Reverse DCFs are a simple and effective valuation tool

Anant
3 min readApr 22, 2021

Investors always struggle with the question: What is the fair value of the company I am tracking? Reverse DCFs are a simple tool to make this easier. It may sound fancy but it is very easy to do. I am going to assume that you already know valuation for this post. If you don’t, you can learn here. You can find my excel files at the bottom here.

Reverse DCFs are nothing but back calculating the growth rates from the current market price. What do I mean by that? I am picking up Hero MotoCorp as an example here. I first value the company like I normally would, projecting out growth rates in revenue, operating margins and reinvestment by the company. These 3 are the biggest factors in valuations of a company along with discount rates.

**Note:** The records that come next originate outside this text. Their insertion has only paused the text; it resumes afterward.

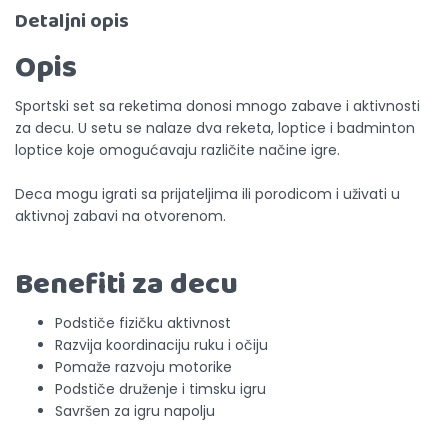
Detaljni opis
Opis
Sportski set sa reketima donosi mnogo zabave i aktivnosti
za decu. U setu se nalaze dva reketa, loptice i badminton
loptice koje omogućavaju različite načine igre.
Deca mogu igrati sa prijateljima ili porodicom i uživati u
aktivnoj zabavi na otvorenom.
Benefiti za decu
Podstiče fizičku aktivnost
Razvija koordinaciju ruku i očiju
Pomaže razvoju motorike
Podstiče druženje i timsku igru
Savršen za igru napolju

At the time I valued Hero MotoCorp, the market price was Rs. 2894. Say I get a value of Rs. 2200. Now most investors’ first instinct would be that they may have done something wrong, maybe I can push up the growth further, lower capex, etc. etc. We play all kinds of games. Maybe we just say the company is overvalued and give up. Maybe we think the market must know something we don’t. It is anxiety inducing.

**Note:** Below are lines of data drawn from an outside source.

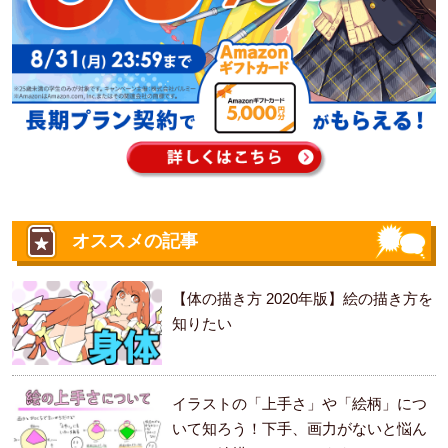
オススメの記事
【体の描き方 2020年版】絵の描き方を
知りたい
イラストの「上手さ」や「絵柄」につ
いて知ろう！下手、画力がないと悩ん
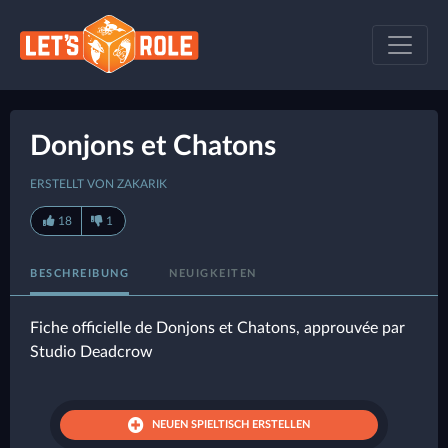
Donjons et Chatons
ERSTELLT VON ZAKARIK
18
1
BESCHREIBUNG
NEUIGKEITEN
Fiche officielle de Donjons et Chatons, approuvée par
Studio Deadcrow
NEUEN SPIELTISCH ERSTELLEN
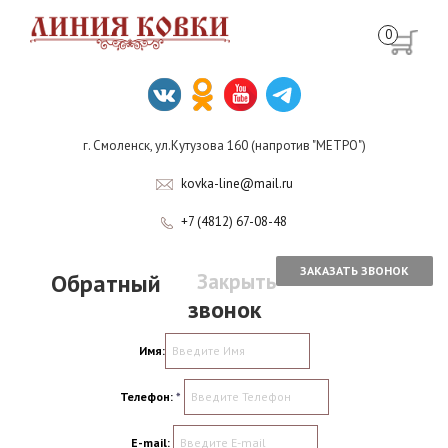
0
г. Смоленск, ул.Кутузова 160 (напротив "МЕТРО")
kovka-line@mail.ru
+7 (4812) 67-08-48
ЗАКАЗАТЬ ЗВОНОК
Обратный
Закрыть
звонок
Имя:
Телефон:
*
E-mail:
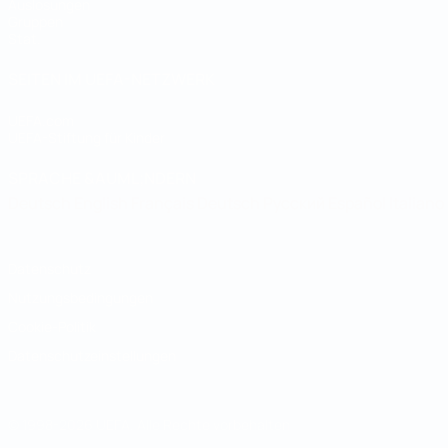
Auslosungen
Gruppen
Stat.
SEITEN IM UEFA-NETZWERK
UEFA.com
UEFA-Stiftung für Kinder
SPRACHE &AUML;NDERN
Deutsch
English
Français
Deutsch
Русский
Español
Italiano
Datenschutz
Nutzungsbedingungen
Cookie-Politik
Datenschutzeinstellungen
© 1998-2026 UEFA. Alle Rechte vorbehalten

This is where Reverse DCFs come in. According to my assumptions, the value must be 2200. It is fine. But what we can do is use the power of excel to run different scenarios. What do I mean by that? Say I assumed revenue would grow by 10% CAGR for next 5 years. But I don’t really know, I am just guessing. So I type =randbetween in excel and give it a range of 4–12%, which I think is reasonable. I do the same for operating margins and capex.

So Revenue growth rate: Between 4%-12%

Operating Margins: 14% Mean with 4% SD

Capex: 2%-6.5% of Sales

I arbitrarily made my judgments in giving these ranges above. I don’t know. You don’t know. Nobody knows. Then I let excel run the different combinations of these numbers to give me 10000 values for the company stock. Again, 10000 is a randomly chosen number. You can run more combinations if you want. It is easy using data tables in excel. I’ll attach my file too.

Now we finally get to the point of Reverse DCFs. I have a table like this in front of me:

This whole table of 10000 possible values is in front of me. I need to find out what the market is pricing in for the company. So I just go to value per share and run the filter: Show all values between 2800–2900. You can play with this. You can then explore the range of growth rates, margins and capex on your own. The number of values you will have will keep reducing. It will finally look something like this:

It is pretty cool. Now you can make your own judgement on the what the market is pricing in. Do you think what the market is pricing in is reasonable? Maybe the market is overly optimistic. Maybe it is not. I know I have thrown a lot of subjective decisions in front of you, but then all investing is subjective and risky. We have to do our own research and make our best decisions. I hope you find this useful and Reverse DCFs make your life simpler.

You can find my excel sheets here.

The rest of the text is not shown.